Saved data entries
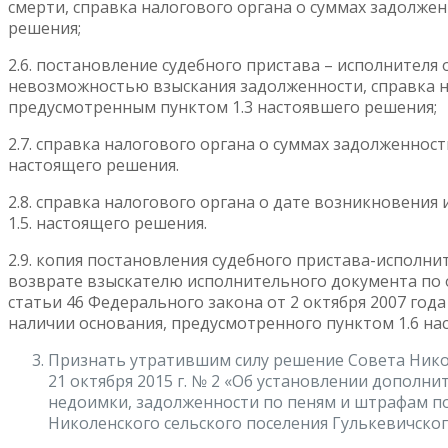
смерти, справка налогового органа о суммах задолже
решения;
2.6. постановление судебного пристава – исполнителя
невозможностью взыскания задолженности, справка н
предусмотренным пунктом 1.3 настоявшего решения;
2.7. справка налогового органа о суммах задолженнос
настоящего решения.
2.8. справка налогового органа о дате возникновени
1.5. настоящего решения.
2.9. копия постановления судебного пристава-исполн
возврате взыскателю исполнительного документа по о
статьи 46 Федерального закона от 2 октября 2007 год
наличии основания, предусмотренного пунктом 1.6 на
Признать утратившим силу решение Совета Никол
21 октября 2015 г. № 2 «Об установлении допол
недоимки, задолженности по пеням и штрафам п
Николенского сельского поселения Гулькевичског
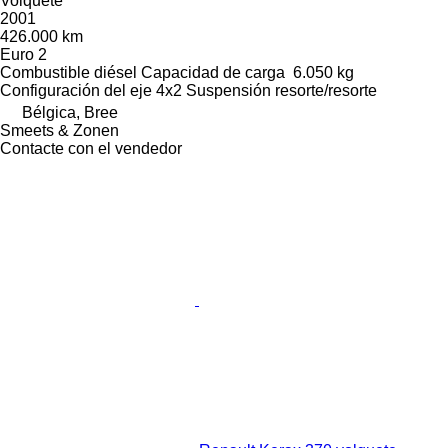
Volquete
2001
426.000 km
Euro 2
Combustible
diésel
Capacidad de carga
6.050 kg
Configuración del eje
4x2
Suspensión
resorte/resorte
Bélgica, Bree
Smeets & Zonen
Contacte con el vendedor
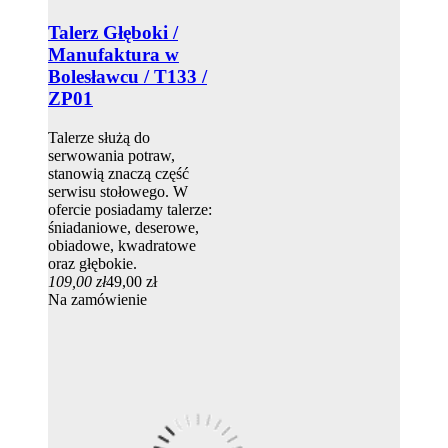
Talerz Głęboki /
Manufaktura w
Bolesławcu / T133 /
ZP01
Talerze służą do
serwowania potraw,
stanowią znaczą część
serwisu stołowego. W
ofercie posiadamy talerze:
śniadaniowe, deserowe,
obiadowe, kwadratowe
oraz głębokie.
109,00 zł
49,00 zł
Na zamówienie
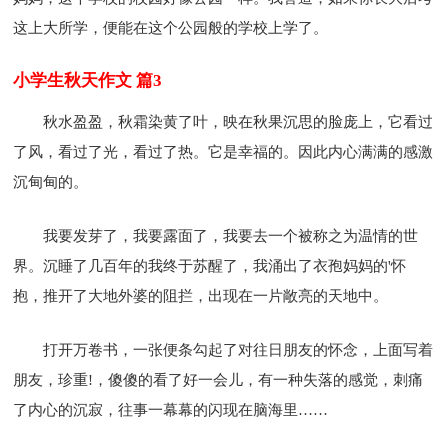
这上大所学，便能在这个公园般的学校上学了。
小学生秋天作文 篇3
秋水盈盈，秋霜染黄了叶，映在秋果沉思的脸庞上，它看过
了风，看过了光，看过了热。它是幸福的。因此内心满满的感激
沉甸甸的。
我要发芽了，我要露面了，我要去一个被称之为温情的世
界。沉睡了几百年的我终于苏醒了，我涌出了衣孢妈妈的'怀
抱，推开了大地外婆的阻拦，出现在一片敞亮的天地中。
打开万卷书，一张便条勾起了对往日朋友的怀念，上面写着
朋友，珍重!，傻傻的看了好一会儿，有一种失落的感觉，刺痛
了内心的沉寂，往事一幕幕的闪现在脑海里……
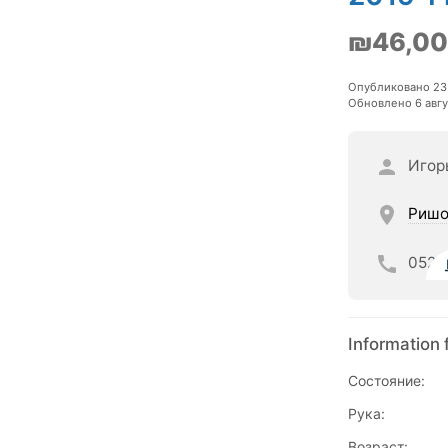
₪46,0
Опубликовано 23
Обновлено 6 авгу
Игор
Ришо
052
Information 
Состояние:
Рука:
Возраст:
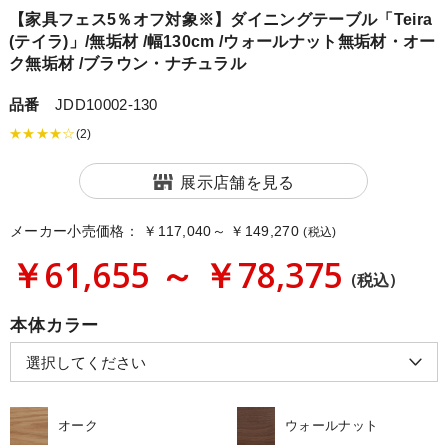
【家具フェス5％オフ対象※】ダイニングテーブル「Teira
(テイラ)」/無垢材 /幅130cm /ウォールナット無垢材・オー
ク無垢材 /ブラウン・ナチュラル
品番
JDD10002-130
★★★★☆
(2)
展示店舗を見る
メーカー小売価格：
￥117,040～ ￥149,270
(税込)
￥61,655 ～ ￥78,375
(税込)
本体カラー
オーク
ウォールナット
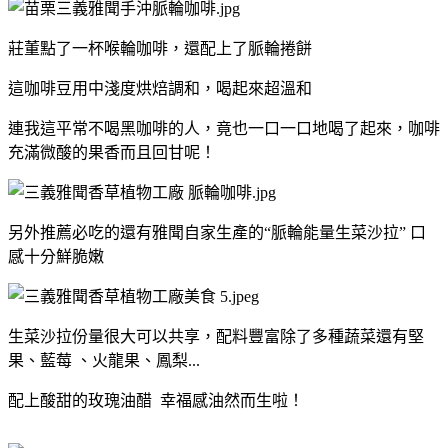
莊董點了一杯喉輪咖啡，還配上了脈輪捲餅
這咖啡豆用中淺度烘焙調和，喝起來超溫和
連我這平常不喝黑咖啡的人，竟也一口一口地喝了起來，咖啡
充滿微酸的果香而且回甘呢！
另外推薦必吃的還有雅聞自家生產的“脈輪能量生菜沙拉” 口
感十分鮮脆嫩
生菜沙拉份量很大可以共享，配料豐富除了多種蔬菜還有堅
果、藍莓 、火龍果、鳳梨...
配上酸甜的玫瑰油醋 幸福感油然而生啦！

==

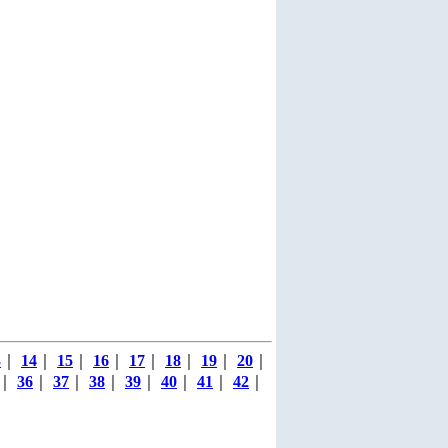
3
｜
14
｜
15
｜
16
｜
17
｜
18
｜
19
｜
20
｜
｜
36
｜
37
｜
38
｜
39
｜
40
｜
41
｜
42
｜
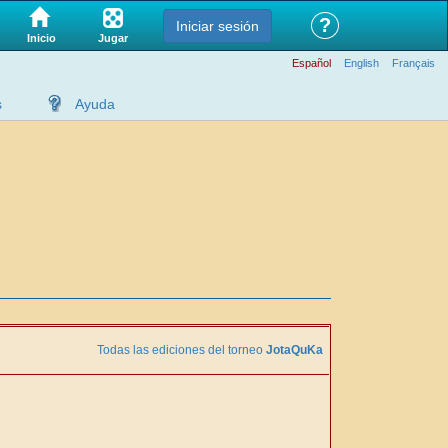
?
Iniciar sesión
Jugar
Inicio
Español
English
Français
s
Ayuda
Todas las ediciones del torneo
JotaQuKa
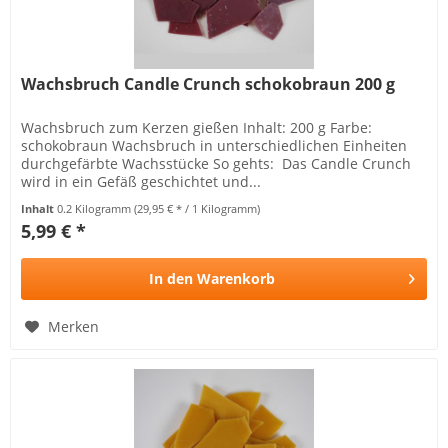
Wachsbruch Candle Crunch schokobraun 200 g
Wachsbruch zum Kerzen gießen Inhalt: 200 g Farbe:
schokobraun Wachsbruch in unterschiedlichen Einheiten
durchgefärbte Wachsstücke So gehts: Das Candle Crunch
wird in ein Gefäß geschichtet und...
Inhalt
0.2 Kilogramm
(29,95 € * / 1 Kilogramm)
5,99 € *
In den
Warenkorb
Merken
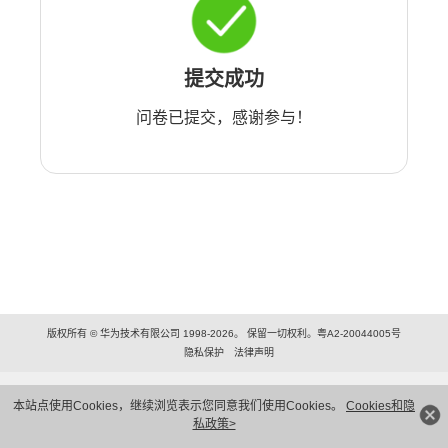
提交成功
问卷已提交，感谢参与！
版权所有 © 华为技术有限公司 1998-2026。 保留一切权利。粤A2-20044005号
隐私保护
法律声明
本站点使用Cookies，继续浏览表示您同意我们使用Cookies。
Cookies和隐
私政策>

• TASK BRIEF: Would you transcribe the lines above exactly, going from the line bearing "这上大所学，便能在这个公园般的学校上学了。" through the line bearing "充滿微酸的果香而且回甘呢！", and drop the pictures from the copy?

• PROBLEM SOLUTION:
这上大所学，便能在这个公园般的学校上学了。
小学生秋天作文 篇3
秋水盈盈，秋霜染黄了叶，映在秋果沉思的脸庞上，它看过
了风，看过了光，看过了热。它是幸福的。因此内心满满的感激
沉甸甸的。
我要发芽了，我要露面了，我要去一个被称之为温情的世
界。沉睡了几百年的我终于苏醒了，我涌出了衣孢妈妈的'怀
抱，推开了大地外婆的阻拦，出现在一片敞亮的天地中。
打开万卷书，一张便条勾起了对往日朋友的怀念，上面写着
朋友，珍重!，傻傻的看了好一会儿，有一种失落的感觉，刺痛
了内心的沉寂，往事一幕幕的闪现在脑海里……
₪46,0
Опубликовано 23
Обновлено 6 авгу
Игор
Ришо
052
Information 
Состояние:
Рука:
Возраст:
【家具フェス5％オフ対象※】ダイニングテーブル「Teira
(テイラ)」/無垢材 /幅130cm /ウォールナット無垢材・オー
ク無垢材 /ブラウン・ナチュラル
品番
JDD10002-130
★★★★☆
(2)
展示店舗を見る
メーカー小売価格：
￥117,040～ ￥149,270
(税込)
￥61,655 ～ ￥78,375
(税込)
本体カラー
オーク
ウォールナット
莊董點了一杯喉輪咖啡，還配上了脈輪捲餅
這咖啡豆用中淺度烘焙調和，喝起來超溫和
連我這平常不喝黑咖啡的人，竟也一口一口地喝了起來，咖啡
充滿微酸的果香而且回甘呢！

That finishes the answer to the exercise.